Chroniques Mondes européens

Histoire de la Morue au Portugal

 En collaboration avec Loïc Le Cam

L’histoire des plats de morue au Portugal vient de très loin avec des causes qui sont à la fois géographiques, climatiques, politiques, religieuses, économiques et culturelles.

Essayons d’y voir un peu plus clair et pour cela nous allons commencer par remonter dans le temps, jusqu’à l’époque préhistorique.

Mais avant, rappelons-nous comment on obtient le sel.

La principale technique repose sur l’utilisation optimale de l’évaporation solaire et sur le vent dans les marais salants. L’eau passe de bassin en bassin avec une hauteur en eau de plus en plus faible et une saturation en sel de plus en plus forte. Elle va passer de 30g de sel par litre à 250g et plus au fur et à mesure de l’évaporation avant d’être récolté, stocké puis séché.

Avec le soleil et le vent, l’océan Atlantique, les estuaires du Tage et du Sado, le Portugal était naturellement doté pour la production du sel.
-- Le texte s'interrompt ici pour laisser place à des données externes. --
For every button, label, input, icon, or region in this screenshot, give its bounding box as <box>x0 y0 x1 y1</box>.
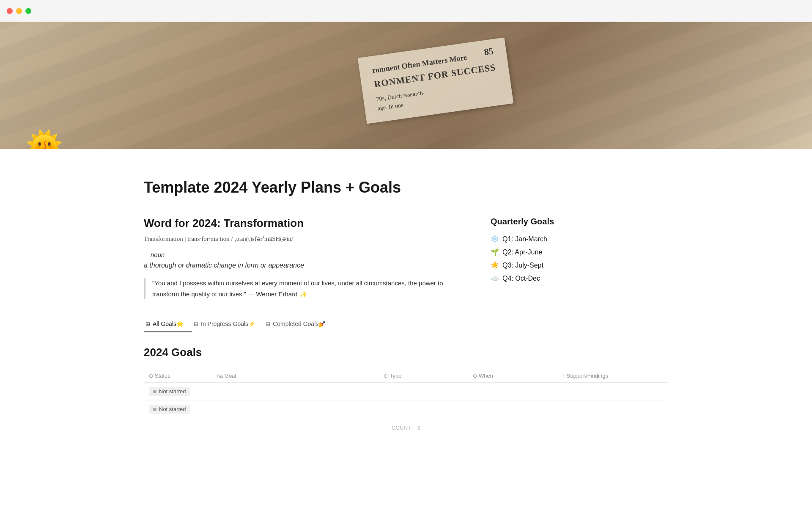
table-row: Not started <box>144 383 668 400</box>
word-section: Word for 2024: Transformation Transforma… <box>144 217 457 299</box>
book-page-number: 85 <box>483 43 494 59</box>
status-dot <box>153 390 156 393</box>
tab-icon-1: ⊞ <box>194 321 198 327</box>
word-meaning: a thorough or dramatic change in form or… <box>144 262 457 269</box>
quarterly-list: ❄️Q1: Jan-March🌱Q2: Apr-June☀️Q3: July-S… <box>491 235 668 282</box>
status-text: Not started <box>159 388 186 395</box>
tab-icon-2: ⊞ <box>266 321 270 327</box>
support-cell[interactable] <box>557 400 668 418</box>
col-status: ⊙Status <box>144 369 211 383</box>
status-cell[interactable]: Not started <box>144 383 211 400</box>
col-label: Support/Findings <box>567 373 608 379</box>
tabs-bar: ⊞All Goals🌟⊞In Progress Goals⚡⊞Completed… <box>144 316 668 332</box>
col-icon: ≡ <box>562 373 565 379</box>
tab-icon-0: ⊞ <box>145 321 150 327</box>
table-row: Not started <box>144 400 668 418</box>
close-button[interactable] <box>7 8 13 14</box>
status-dot <box>153 408 156 411</box>
goals-table-body: Not startedNot started <box>144 383 668 418</box>
col-goal: AaGoal <box>211 369 379 383</box>
count-row: COUNT 3 <box>144 418 668 438</box>
quarterly-emoji: ☀️ <box>491 261 499 269</box>
main-content: Template 2024 Yearly Plans + Goals Word … <box>110 149 702 463</box>
quarterly-label: Q1: Jan-March <box>502 235 547 243</box>
hero-book-image: 85 ronment Often Matters More RONMENT FO… <box>362 47 510 114</box>
quarterly-label: Q2: Apr-June <box>502 248 542 256</box>
when-cell[interactable] <box>468 400 557 418</box>
quote-block: "You and I possess within ourselves at e… <box>144 278 457 299</box>
tab-label-2: Completed Goals💅 <box>273 320 326 327</box>
type-cell[interactable] <box>379 400 468 418</box>
col-icon: ⊙ <box>149 373 153 379</box>
col-support-findings: ≡Support/Findings <box>557 369 668 383</box>
quarterly-emoji: ❄️ <box>491 235 499 243</box>
two-column-layout: Word for 2024: Transformation Transforma… <box>144 217 668 299</box>
quarterly-heading: Quarterly Goals <box>491 217 668 226</box>
quarterly-list-item[interactable]: ☀️Q3: July-Sept <box>491 261 668 269</box>
word-heading: Word for 2024: Transformation <box>144 217 457 230</box>
count-value: 3 <box>417 425 421 431</box>
quarterly-section: Quarterly Goals ❄️Q1: Jan-March🌱Q2: Apr-… <box>491 217 668 299</box>
status-cell[interactable]: Not started <box>144 400 211 418</box>
col-type: ⊙Type <box>379 369 468 383</box>
quarterly-emoji: 🌱 <box>491 248 499 256</box>
type-cell[interactable] <box>379 383 468 400</box>
support-cell[interactable] <box>557 383 668 400</box>
count-label: COUNT <box>392 425 412 431</box>
minimize-button[interactable] <box>16 8 22 14</box>
quarterly-emoji: ☁️ <box>491 274 499 282</box>
quote-text: "You and I possess within ourselves at e… <box>152 279 443 298</box>
word-pos: noun <box>144 251 457 258</box>
quarterly-label: Q3: July-Sept <box>502 262 543 269</box>
tab-1[interactable]: ⊞In Progress Goals⚡ <box>192 316 264 332</box>
quarterly-list-item[interactable]: 🌱Q2: Apr-June <box>491 248 668 256</box>
tab-label-0: All Goals🌟 <box>153 320 184 327</box>
quarterly-list-item[interactable]: ❄️Q1: Jan-March <box>491 235 668 243</box>
status-text: Not started <box>159 406 186 412</box>
quarterly-label: Q4: Oct-Dec <box>502 275 540 282</box>
goals-section-title: 2024 Goals <box>144 346 668 359</box>
status-badge[interactable]: Not started <box>149 387 190 396</box>
page-title: Template 2024 Yearly Plans + Goals <box>144 179 668 196</box>
tab-0[interactable]: ⊞All Goals🌟 <box>144 316 192 332</box>
goal-cell[interactable] <box>211 383 379 400</box>
col-label: When <box>479 373 493 379</box>
col-when: ⊙When <box>468 369 557 383</box>
col-icon: ⊙ <box>473 373 477 379</box>
goals-table: ⊙StatusAaGoal⊙Type⊙When≡Support/Findings… <box>144 369 668 418</box>
sun-emoji: 🌞 <box>25 131 63 149</box>
goal-cell[interactable] <box>211 400 379 418</box>
hero-banner: 85 ronment Often Matters More RONMENT FO… <box>0 22 812 149</box>
col-icon: Aa <box>217 373 223 379</box>
quarterly-list-item[interactable]: ☁️Q4: Oct-Dec <box>491 274 668 282</box>
col-label: Goal <box>225 373 236 379</box>
col-label: Status <box>155 373 170 379</box>
col-label: Type <box>390 373 401 379</box>
titlebar <box>0 0 812 22</box>
tab-2[interactable]: ⊞Completed Goals💅 <box>264 316 334 332</box>
goals-table-header: ⊙StatusAaGoal⊙Type⊙When≡Support/Findings <box>144 369 668 383</box>
when-cell[interactable] <box>468 383 557 400</box>
status-badge[interactable]: Not started <box>149 405 190 414</box>
goals-section: 2024 Goals ⊙StatusAaGoal⊙Type⊙When≡Suppo… <box>144 346 668 438</box>
col-icon: ⊙ <box>384 373 388 379</box>
maximize-button[interactable] <box>25 8 31 14</box>
table-header-row: ⊙StatusAaGoal⊙Type⊙When≡Support/Findings <box>144 369 668 383</box>
tab-label-1: In Progress Goals⚡ <box>201 320 255 327</box>
word-definition-line: Transformation | trans·for·ma·tion / ˌtr… <box>144 235 457 243</box>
Les archéologues ont démontré que dès le néolithique (4000 ans avant JC) beaucoup de lieux de production de sels marins existaient dans ces régions, apportant une solution efficace pour la conservation et le transport des aliments.

C’est aussi grâce à ce sel que les échanges alimentaires réguliers sont devenus possibles entre le littoral (fournissant poissons et autres produits de la mer) et l’intérieur des terres (pour le pain et les viandes).
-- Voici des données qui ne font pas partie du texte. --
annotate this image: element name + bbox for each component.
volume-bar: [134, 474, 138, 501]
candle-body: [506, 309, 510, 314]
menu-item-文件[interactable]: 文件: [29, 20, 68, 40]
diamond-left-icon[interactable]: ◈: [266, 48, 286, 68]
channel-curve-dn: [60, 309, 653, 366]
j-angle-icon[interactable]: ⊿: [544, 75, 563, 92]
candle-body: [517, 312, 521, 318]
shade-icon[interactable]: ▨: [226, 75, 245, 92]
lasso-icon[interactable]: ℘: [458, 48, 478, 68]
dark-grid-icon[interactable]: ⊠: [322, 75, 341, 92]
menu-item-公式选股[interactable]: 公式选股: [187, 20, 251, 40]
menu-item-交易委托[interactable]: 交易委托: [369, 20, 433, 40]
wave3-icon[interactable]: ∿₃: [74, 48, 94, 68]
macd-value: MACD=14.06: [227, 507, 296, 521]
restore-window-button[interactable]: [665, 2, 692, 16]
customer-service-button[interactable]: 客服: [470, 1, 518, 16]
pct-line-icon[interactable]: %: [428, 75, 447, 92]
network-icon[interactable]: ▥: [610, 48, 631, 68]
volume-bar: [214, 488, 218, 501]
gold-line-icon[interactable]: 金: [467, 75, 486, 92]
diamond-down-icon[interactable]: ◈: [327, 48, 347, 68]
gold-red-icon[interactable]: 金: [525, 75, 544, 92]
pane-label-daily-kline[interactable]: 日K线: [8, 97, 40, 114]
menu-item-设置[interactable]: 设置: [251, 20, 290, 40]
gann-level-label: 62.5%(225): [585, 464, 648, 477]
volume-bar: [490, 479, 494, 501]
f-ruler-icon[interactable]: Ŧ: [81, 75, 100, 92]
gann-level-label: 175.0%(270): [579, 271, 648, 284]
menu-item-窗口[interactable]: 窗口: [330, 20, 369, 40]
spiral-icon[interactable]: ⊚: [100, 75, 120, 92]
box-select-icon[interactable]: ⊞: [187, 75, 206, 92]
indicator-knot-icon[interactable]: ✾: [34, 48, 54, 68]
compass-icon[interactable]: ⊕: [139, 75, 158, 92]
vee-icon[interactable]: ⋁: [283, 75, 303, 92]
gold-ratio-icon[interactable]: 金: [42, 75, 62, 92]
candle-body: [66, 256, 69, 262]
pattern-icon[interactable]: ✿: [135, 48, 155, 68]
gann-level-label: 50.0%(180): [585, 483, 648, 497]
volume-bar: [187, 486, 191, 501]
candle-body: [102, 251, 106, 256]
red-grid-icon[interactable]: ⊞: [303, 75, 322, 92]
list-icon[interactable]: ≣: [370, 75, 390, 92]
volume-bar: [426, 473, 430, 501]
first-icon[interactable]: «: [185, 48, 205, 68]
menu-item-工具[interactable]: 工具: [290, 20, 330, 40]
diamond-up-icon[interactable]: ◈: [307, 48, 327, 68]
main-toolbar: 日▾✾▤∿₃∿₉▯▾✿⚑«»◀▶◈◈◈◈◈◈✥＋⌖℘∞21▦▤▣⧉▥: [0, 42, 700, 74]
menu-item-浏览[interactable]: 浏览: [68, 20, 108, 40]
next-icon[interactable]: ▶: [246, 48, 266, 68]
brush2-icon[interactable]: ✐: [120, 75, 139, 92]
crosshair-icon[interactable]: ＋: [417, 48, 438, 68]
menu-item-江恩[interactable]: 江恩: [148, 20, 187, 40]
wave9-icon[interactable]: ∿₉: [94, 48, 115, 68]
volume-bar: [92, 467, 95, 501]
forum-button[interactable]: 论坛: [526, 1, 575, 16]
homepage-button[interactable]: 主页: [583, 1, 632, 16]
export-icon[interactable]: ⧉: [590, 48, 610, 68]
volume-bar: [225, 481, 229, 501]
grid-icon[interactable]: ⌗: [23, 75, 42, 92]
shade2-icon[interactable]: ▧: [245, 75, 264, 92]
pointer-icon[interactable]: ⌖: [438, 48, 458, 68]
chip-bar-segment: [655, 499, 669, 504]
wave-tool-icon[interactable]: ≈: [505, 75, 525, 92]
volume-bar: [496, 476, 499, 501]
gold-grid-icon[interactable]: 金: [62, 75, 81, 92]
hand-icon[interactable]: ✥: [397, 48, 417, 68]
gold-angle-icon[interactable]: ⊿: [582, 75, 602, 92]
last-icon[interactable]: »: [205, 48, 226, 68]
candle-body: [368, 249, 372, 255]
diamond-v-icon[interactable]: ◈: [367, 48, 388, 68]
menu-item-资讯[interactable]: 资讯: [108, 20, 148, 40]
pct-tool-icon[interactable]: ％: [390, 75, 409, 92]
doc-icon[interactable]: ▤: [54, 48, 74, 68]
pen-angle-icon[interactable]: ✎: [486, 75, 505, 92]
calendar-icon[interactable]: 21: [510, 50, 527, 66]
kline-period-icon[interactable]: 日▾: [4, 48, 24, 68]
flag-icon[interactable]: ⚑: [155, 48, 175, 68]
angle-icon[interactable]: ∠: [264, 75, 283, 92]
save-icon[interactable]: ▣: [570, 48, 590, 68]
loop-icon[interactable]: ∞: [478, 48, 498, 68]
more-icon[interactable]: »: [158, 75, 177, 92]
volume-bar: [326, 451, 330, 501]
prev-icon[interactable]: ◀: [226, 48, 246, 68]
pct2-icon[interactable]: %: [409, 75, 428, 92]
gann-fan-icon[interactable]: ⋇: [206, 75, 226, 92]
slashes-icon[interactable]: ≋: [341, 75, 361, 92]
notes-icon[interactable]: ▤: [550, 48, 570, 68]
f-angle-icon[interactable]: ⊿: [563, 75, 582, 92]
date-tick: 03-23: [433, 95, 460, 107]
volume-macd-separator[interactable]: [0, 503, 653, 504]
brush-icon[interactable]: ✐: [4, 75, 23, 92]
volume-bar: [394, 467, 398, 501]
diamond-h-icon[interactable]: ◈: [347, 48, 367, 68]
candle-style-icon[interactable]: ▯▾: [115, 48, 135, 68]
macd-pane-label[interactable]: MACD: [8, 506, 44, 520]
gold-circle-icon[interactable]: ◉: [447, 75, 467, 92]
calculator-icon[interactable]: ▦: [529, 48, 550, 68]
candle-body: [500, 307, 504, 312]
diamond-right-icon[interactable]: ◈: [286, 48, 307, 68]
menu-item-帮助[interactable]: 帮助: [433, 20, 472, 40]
Au 3ème siècle avant JC, avec l’arrivée des Romains, la salaison des poissons a connu un essor spectaculaire.

Les occupants ont, en effet, construit des usines généralement à la périphérie de villes mais parfois aussi dans les villes (on peut encore en voir des traces à Lisbonne).

Ces usines, dont les bassins avaient généralement un contenu de 250 m3, pouvaient, particulièrement au Portugal, atteindre le volume exceptionnel de 1429 m3 notamment à Tróia (le plus grand centre romain de salaisons connu à ce jour).
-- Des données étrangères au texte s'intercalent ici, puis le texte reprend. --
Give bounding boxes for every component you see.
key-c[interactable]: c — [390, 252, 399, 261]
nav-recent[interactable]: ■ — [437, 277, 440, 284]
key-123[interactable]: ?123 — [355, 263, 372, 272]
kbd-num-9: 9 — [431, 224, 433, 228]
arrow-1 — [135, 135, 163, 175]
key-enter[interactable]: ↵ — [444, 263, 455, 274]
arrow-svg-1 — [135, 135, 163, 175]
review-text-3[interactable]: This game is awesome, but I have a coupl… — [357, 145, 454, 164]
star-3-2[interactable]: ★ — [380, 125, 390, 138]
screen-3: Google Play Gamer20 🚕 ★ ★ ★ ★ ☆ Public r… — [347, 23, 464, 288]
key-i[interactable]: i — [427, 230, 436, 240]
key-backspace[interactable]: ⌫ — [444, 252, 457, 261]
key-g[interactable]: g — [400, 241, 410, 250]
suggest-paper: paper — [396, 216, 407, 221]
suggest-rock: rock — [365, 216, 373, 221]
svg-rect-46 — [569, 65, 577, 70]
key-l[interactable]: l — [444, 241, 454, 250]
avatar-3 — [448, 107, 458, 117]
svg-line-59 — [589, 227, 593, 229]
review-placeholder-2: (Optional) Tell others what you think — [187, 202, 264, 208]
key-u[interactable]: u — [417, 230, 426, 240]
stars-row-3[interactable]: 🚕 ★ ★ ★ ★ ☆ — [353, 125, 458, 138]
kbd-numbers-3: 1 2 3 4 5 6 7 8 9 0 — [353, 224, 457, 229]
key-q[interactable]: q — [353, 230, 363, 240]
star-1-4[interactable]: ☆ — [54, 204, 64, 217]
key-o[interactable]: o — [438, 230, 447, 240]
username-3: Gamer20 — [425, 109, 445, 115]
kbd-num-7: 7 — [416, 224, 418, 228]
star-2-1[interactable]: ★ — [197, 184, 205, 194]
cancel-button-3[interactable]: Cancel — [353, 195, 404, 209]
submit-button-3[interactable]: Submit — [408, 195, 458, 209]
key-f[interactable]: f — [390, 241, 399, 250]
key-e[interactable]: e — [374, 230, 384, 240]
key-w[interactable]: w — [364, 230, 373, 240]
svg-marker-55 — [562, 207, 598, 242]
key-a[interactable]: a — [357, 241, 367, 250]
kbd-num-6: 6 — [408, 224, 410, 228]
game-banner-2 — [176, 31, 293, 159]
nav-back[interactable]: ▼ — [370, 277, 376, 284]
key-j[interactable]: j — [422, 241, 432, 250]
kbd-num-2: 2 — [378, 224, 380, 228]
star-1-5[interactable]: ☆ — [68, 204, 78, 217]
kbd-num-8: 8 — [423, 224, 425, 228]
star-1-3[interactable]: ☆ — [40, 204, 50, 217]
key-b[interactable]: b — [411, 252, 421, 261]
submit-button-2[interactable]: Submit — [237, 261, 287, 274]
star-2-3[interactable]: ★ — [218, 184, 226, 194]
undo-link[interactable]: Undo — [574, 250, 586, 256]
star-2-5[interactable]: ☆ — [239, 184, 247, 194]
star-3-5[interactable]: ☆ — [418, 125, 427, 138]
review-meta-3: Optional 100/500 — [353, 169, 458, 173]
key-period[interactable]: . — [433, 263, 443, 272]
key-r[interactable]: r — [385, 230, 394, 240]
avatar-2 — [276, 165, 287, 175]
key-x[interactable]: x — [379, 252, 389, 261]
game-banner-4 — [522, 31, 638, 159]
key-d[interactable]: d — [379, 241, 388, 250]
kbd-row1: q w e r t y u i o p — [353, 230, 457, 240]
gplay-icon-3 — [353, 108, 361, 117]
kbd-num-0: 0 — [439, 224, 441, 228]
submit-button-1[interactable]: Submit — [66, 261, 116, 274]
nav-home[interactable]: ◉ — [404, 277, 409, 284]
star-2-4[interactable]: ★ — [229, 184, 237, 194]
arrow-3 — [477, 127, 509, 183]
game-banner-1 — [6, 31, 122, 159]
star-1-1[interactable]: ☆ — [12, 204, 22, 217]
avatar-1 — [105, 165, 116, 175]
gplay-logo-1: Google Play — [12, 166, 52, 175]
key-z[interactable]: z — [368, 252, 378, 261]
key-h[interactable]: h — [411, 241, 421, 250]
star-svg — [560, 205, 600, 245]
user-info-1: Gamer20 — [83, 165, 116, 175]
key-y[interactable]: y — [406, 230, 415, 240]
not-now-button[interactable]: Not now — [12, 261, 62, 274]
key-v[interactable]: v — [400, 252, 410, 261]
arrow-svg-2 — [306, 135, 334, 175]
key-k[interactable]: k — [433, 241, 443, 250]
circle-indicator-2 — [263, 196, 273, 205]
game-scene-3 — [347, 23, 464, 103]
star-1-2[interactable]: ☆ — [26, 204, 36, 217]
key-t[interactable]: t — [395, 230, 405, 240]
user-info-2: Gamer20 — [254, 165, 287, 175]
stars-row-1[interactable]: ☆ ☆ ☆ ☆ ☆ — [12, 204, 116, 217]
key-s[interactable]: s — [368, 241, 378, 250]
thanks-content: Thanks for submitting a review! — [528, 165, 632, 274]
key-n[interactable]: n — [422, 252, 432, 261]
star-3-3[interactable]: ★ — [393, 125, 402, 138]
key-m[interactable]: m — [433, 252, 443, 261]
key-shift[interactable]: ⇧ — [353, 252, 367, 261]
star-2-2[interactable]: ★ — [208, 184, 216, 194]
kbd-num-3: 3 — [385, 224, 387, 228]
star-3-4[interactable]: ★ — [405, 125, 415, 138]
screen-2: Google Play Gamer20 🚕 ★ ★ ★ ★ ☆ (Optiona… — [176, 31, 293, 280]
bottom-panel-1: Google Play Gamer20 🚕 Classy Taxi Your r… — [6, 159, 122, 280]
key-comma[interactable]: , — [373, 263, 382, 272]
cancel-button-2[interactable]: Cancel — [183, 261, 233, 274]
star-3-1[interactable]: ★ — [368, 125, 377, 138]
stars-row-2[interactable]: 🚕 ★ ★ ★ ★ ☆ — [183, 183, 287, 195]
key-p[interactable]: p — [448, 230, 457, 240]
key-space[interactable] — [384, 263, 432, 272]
De tels bassins remplis de 80% de poissons et à 20% de sel permettaient de traiter 750 tonnes de poissons avec 350 tonnes de sel et ainsi de remplir plus de 45 000 amphores de 35 l !

En quoi consistait cette étape de salaisons effectuée dans ces usines ?

La production de salaisons implique des règles immuables. En premier lieu, le poisson doit être vidé immédiatement. Pour éviter que le poisson ne se corrompe, le sel doit être en quantité suffisante.

Deux techniques sont employées :

  • La première se nomme salage par saumurage : le poisson doit être placé dans un bassin et couvert par la saumure dégagée par les tissus du poisson dès les premières heures. Les bassins des ateliers de salaisons que l’on rencontre en plusieurs points du bassin méditerranéen illustrent bien ce procédé.
  • L’autre technique, dite du salage à sec, consiste à superposer des couches de poissons et de sel, l’eau et la graisse expulsées par les poissons étant éliminées. Mais on ne sait pas si cette seconde technique a été pratiquée dans l’Antiquité.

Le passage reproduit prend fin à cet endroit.